The former President of the United States of America, the late Ronald Reagan, was a man of eloquence. I want to paraphrase him here, albeit a bit at length, because his words, which were originally spoken against the threat of Soviet Russia, apply equally now to the threat of Islamic extremism and terrorism throughout the Western world. Long before he held the title of President—in fact, in 1964—Ronald Reagan spoke these words at a Republican National Convention:
There's no argument over the choice between peace and war, but there's only one guaranteed way you can have peace—and you can have it in the next second—surrender.

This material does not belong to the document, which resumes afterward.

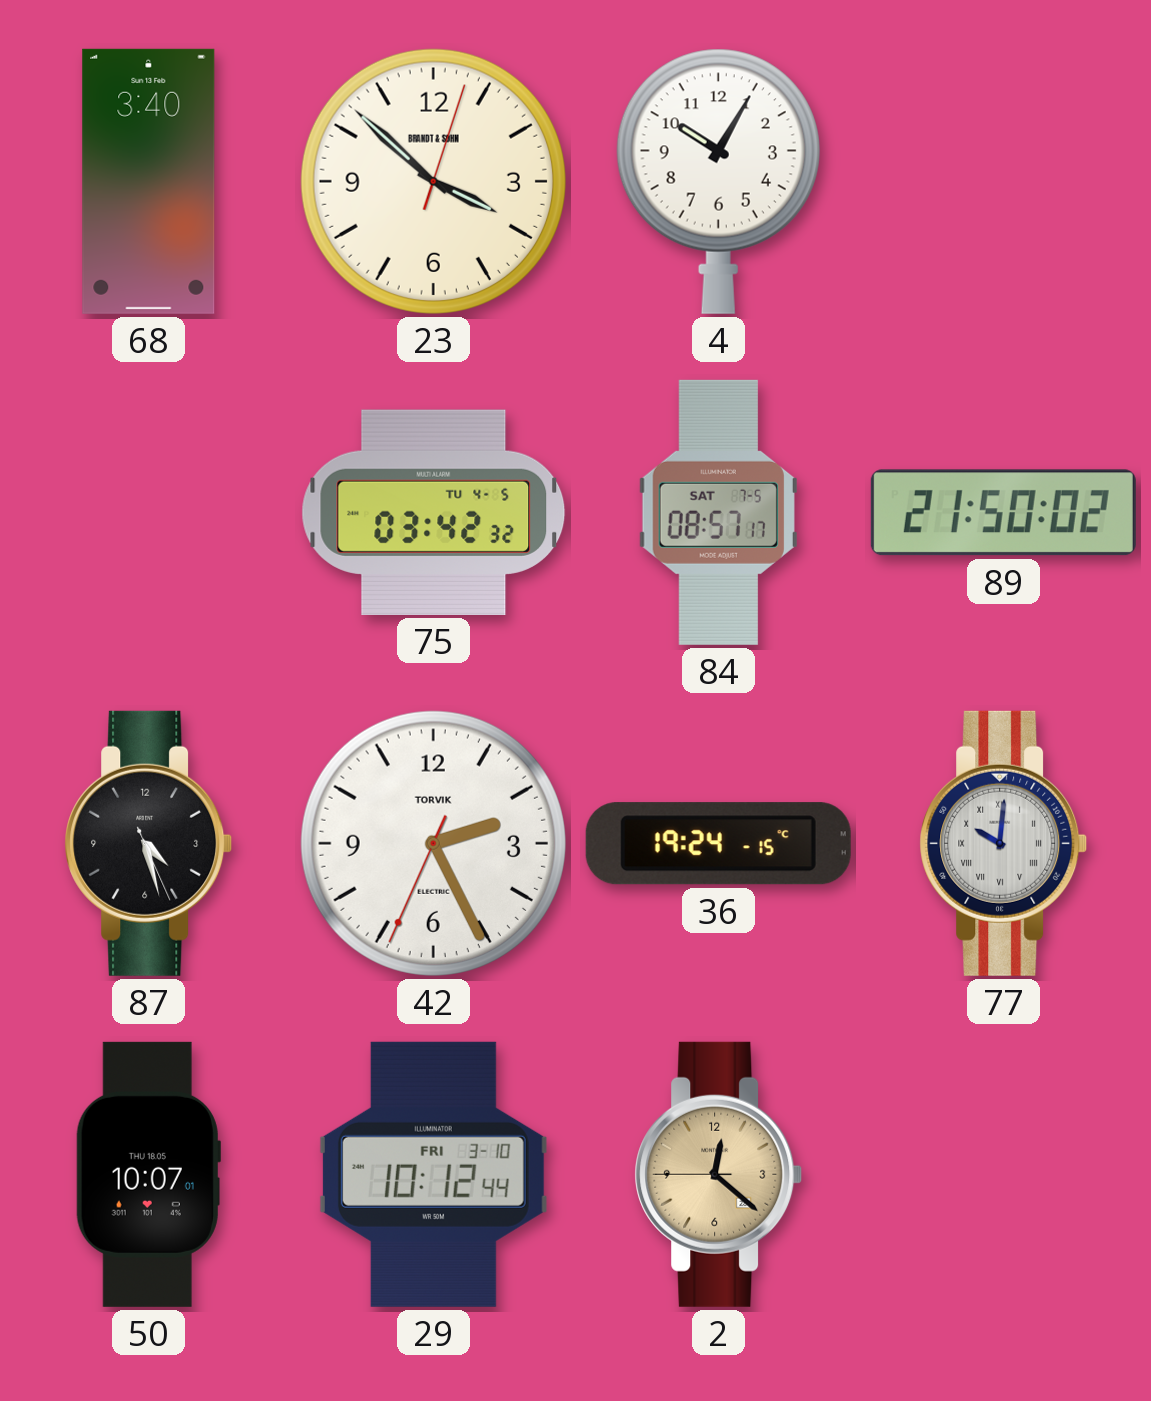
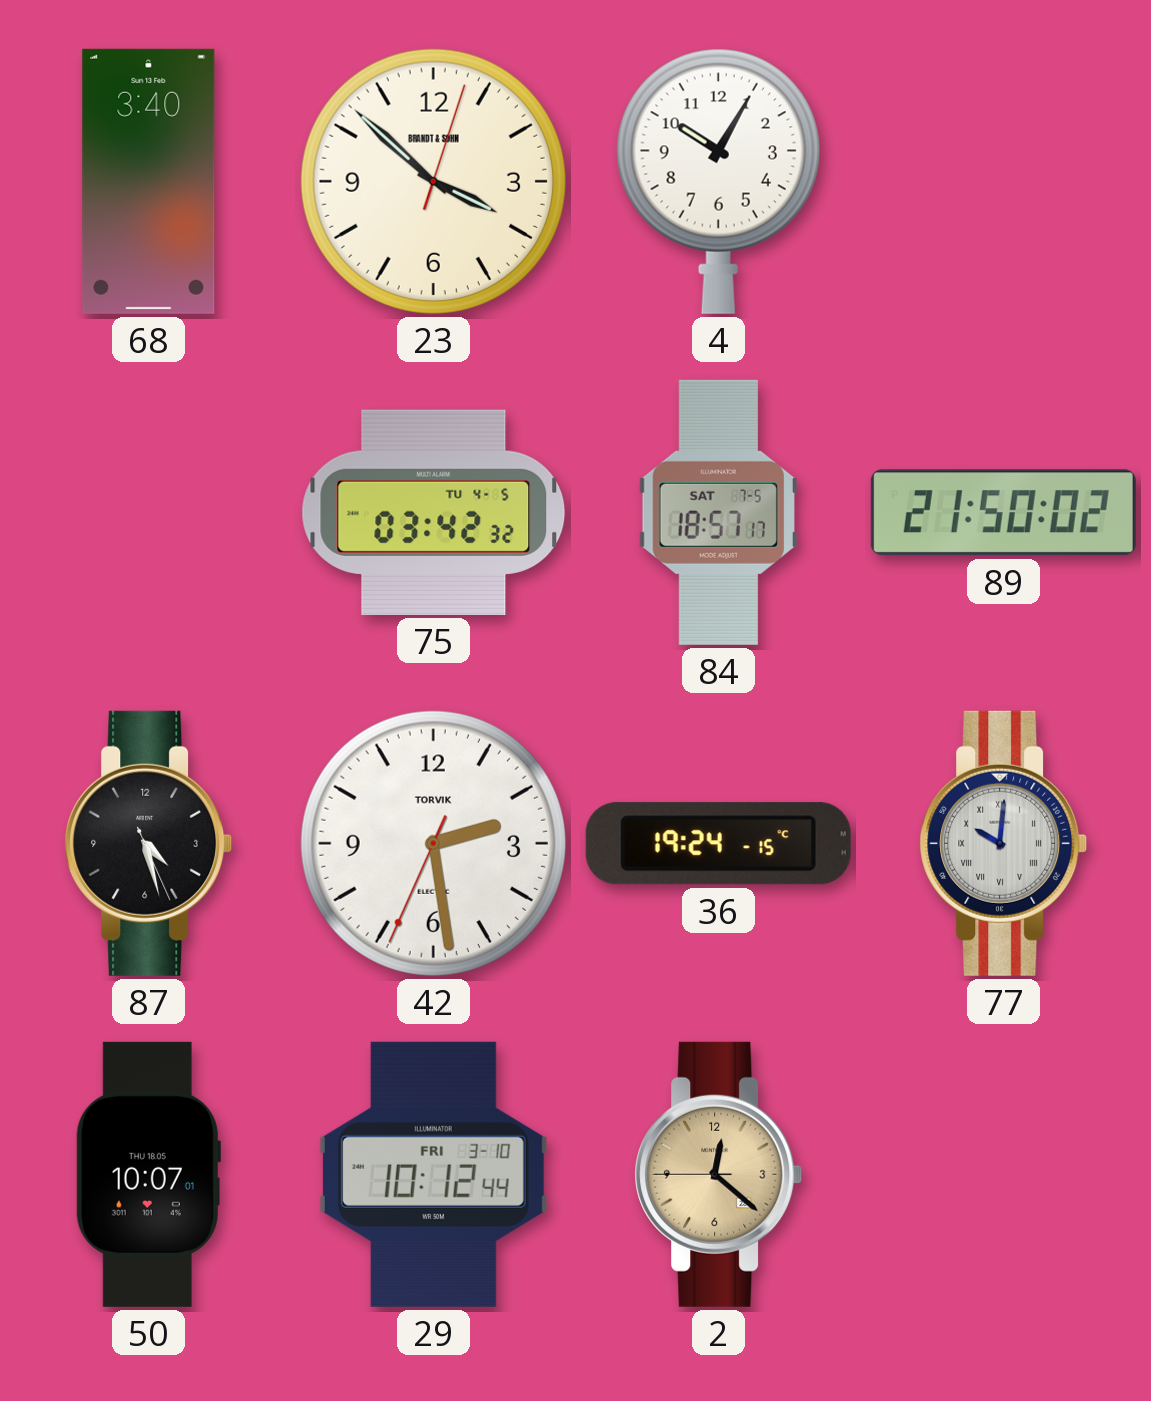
84: 08:57 -> 18:57
42: 2:25 -> 2:28
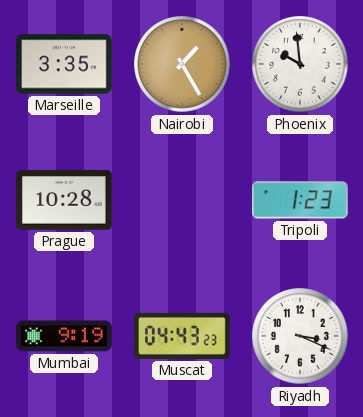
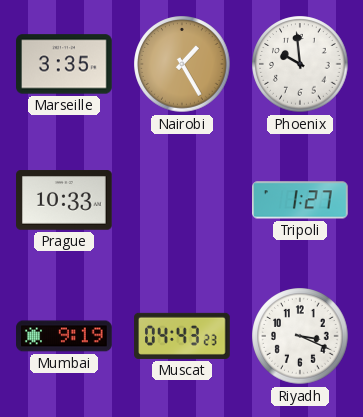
Prague: 10:28 -> 10:33
Tripoli: 1:23 -> 1:27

Admittedly, there's a risk in any course we follow other than this, but every lesson of history tells us that the greater risk lies in appeasement, and this is the specter our well-meaning … friends refuse to face—that their policy of accommodation is appeasement, and it gives no choice between peace and war, only between fight or surrender. If we continue to accommodate, continue to back and retreat, eventually we have to face the final demand—the ultimatum. And what then … someday when the time comes to deliver the final ultimatum, our surrender will be voluntary, because by that time we will have been weakened from within spiritually, morally, and economically.
… … …
We'll preserve for our children this—
'Western civilisation,' I suppose Ronald Reagan could have said—
the last best hope of man on earth, or we'll sentence them to take the last step into a thousand years of darkness.
History will judge—only time will tell—whether the horrendous attacks on 11 September, 2001 were the wake-up bell for us in the West to restore and promote the values of Western civilisation and to defend them against those who oppose them or whether it was the bell tolling on these virtues, our civilisation and our way of life.